UK - As people become more aware about what goes into their own food, so too are pet owners becoming more conscious of what they are feeding their pets.

Pet owners are not only more conscious of what is good or bad for their pets, but they are also becoming more and more aware of some of the health benefits of various products and additives.

For dog owners in particular the trend has been for owners to turn away from generic dog foods to foods with higher meat contents and lower cereal contents as they realise that dogs want a diet rich in meat.

According to Guy Baskey, the founder of dog food and supplement company Pooch and Mutt, speaking at the recent PATS show in Surrey, when dogs fed a healthier, grain-free diet were diagnosed by vets with specific conditions, the vets were quick to offer prescription foods to help. Many of these foods were high in cereals and low in meat.

However, he said that this was not what the dogs or owners wanted.
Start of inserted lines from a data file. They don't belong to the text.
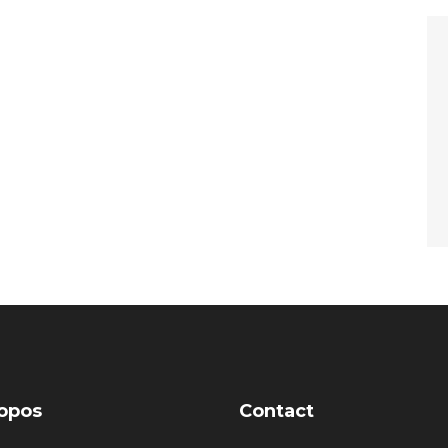
opos
Contact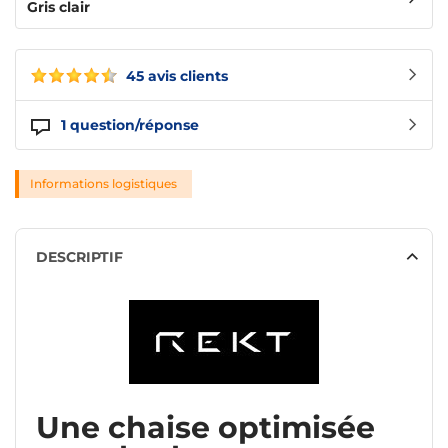
Gris clair
45 avis clients
1
question/réponse
Informations logistiques
DESCRIPTIF
Une chaise optimisée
To tackle the problem, the company has devised a condition appropriate nutrient feeding system for dogs that starts by determining the nutrients the dog requires according to how they live – their activity level, physical and medical disorders and their home environment.

The age of a dog also has to be taken into consideration when determining the best diet. While a total meat diet might be best for dogs of a certain breed and age, it might not be suitable for all dogs.

Some dog foods are produced according to the breed of the dog and on the surface this appears to be a system that should work as the dog food would appear to be manufactured according to the specific characteristics of the dog. However, this also can be too simplistic.

According to Pooch ad Mutt, three Labradors, for example, could have completely different living conditions.

One could be an active dog spending most of the time outdoors working, another could be a young dog that spends most of the time indoors going for long walks and playing with the pack and a third could be an older dog, less active and solitary.

Each requires a different diet according to the conditions it is living in. Pooch and Mutt says that the protein source of any dog food is the most important ingredient and most high quality foods have it as the number one ingredient, while lower quality foods often have it as a flavouring with cereals as a major part of the food.

However, the type of protein can vary and have different nutrients so chicken, pork, beef, lamb or fish will have different functions in the food. Salmon is rich in omega 3, which is beneficial for mobility, turkey is rich in l-tyrptophan, an amino acid that aids calming, fish is easier to digest compared to other meats so is useful for digestive issues, chicken is a low fat protein and is rich in l-carnatine to aid weight control and it has a low scent, which aids breath odours.

Matching diet to the dog’s health and condition, however, is not just a case of adding nutrients but looking at the whole diet and forming a complete food to specifically treat and match specific conditions from the primary ingredients through to the added neutraceuticals.